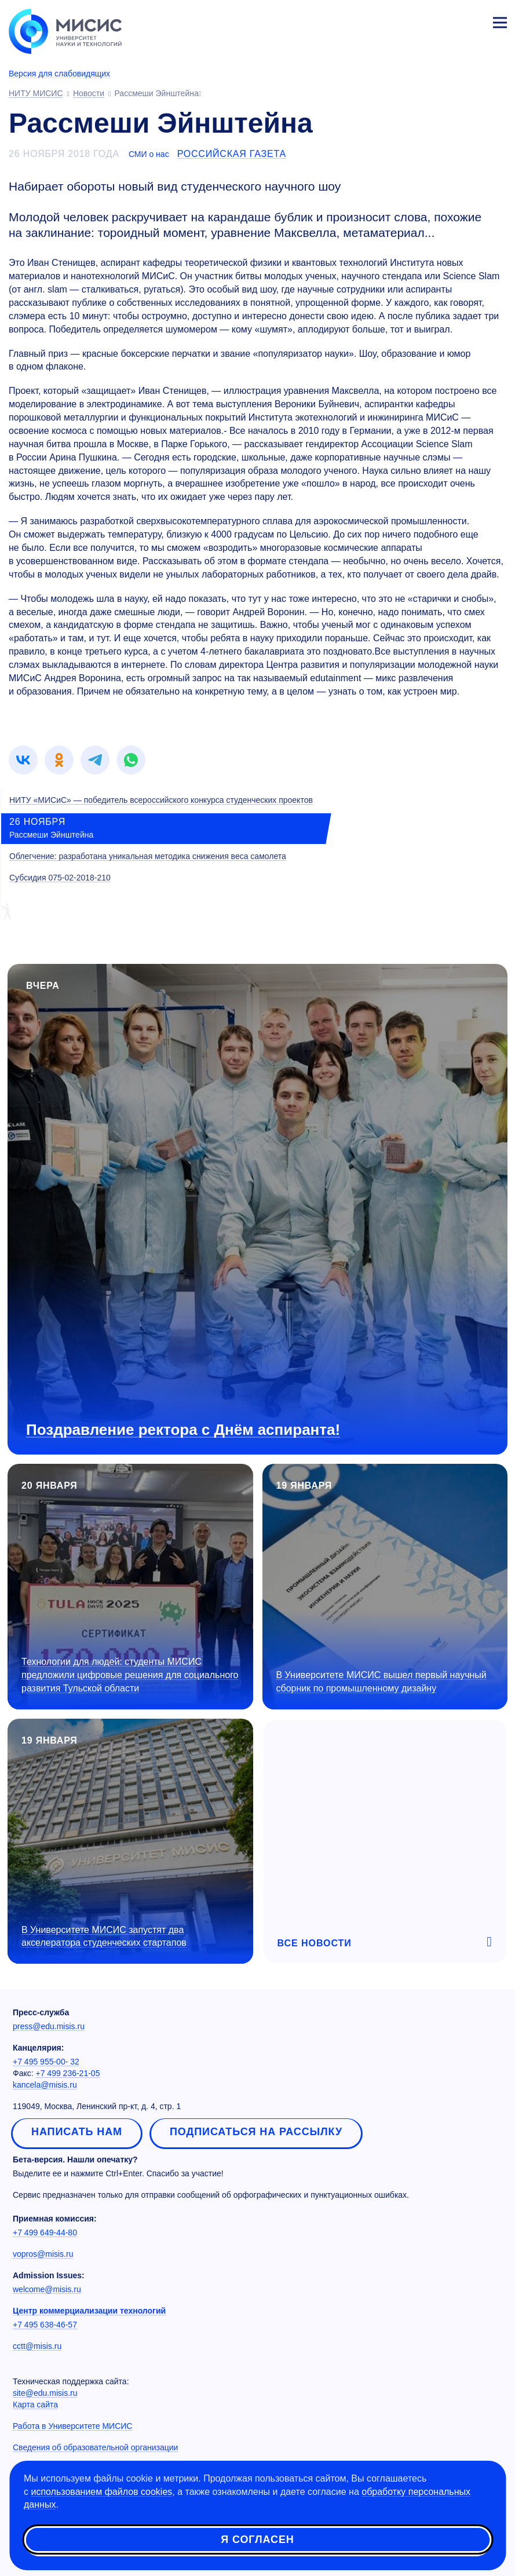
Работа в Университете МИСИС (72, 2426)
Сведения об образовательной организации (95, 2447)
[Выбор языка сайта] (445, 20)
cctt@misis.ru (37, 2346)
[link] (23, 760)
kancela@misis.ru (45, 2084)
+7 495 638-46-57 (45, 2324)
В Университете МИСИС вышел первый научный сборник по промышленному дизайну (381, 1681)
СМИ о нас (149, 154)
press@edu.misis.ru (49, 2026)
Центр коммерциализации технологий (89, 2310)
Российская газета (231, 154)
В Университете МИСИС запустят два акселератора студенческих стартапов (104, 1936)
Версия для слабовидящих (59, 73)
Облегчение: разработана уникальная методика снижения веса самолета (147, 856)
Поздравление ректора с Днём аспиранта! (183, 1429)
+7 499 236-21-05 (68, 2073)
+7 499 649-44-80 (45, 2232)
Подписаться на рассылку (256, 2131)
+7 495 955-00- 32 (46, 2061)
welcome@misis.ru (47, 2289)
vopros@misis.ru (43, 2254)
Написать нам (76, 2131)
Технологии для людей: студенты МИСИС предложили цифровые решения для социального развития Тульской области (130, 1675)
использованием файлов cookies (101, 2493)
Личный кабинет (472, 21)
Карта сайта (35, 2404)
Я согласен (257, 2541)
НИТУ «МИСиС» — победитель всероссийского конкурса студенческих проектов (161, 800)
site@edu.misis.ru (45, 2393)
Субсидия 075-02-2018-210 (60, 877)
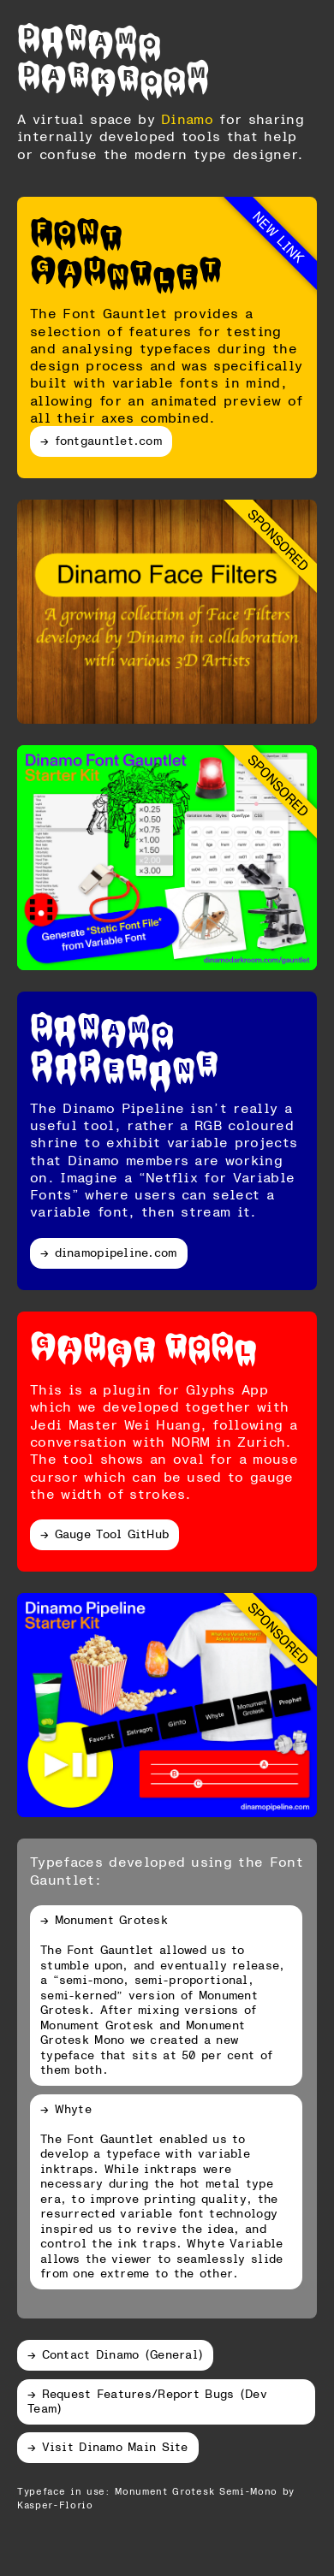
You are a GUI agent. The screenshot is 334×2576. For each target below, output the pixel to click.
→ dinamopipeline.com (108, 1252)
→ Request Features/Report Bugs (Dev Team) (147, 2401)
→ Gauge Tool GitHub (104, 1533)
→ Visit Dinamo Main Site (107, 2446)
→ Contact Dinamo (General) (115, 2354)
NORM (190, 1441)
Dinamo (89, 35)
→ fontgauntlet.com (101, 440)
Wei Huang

**WORK TASK:** Since only the text is wanted, repeat all the records above exactly and omit the pictures.

**ANSWER FOR THE TASK:**
Работа в Университете МИСИС (72, 2426)
Сведения об образовательной организации (95, 2447)
[Выбор языка сайта] (445, 20)
cctt@misis.ru (37, 2346)
[link] (23, 760)
kancela@misis.ru (45, 2084)
+7 495 638-46-57 (45, 2324)
В Университете МИСИС вышел первый научный сборник по промышленному дизайну (381, 1681)
СМИ о нас (149, 154)
press@edu.misis.ru (49, 2026)
Центр коммерциализации технологий (89, 2310)
Российская газета (231, 154)
В Университете МИСИС запустят два акселератора студенческих стартапов (104, 1936)
Версия для слабовидящих (59, 73)
Облегчение: разработана уникальная методика снижения веса самолета (147, 856)
Поздравление ректора с Днём аспиранта! (183, 1429)
+7 499 236-21-05 (68, 2073)
+7 499 649-44-80 (45, 2232)
Подписаться на рассылку (256, 2131)
+7 495 955-00- 32 (46, 2061)
welcome@misis.ru (47, 2289)
vopros@misis.ru (43, 2254)
Написать нам (76, 2131)
Технологии для людей: студенты МИСИС предложили цифровые решения для социального развития Тульской области (130, 1675)
использованием файлов cookies (101, 2493)
Личный кабинет (472, 21)
Карта сайта (35, 2404)
Я согласен (257, 2541)
НИТУ «МИСиС» — победитель всероссийского конкурса студенческих проектов (161, 800)
site@edu.misis.ru (45, 2393)
Субсидия 075-02-2018-210 (60, 877)
You are a GUI agent. The screenshot is 334×2576. For each target below, output the pixel to click.
→ dinamopipeline.com (108, 1252)
→ Request Features/Report Bugs (Dev Team) (147, 2401)
→ Gauge Tool GitHub (104, 1533)
→ Visit Dinamo Main Site (107, 2446)
→ Contact Dinamo (General) (115, 2354)
NORM (190, 1441)
Dinamo (89, 35)
→ fontgauntlet.com (101, 440)
Wei Huang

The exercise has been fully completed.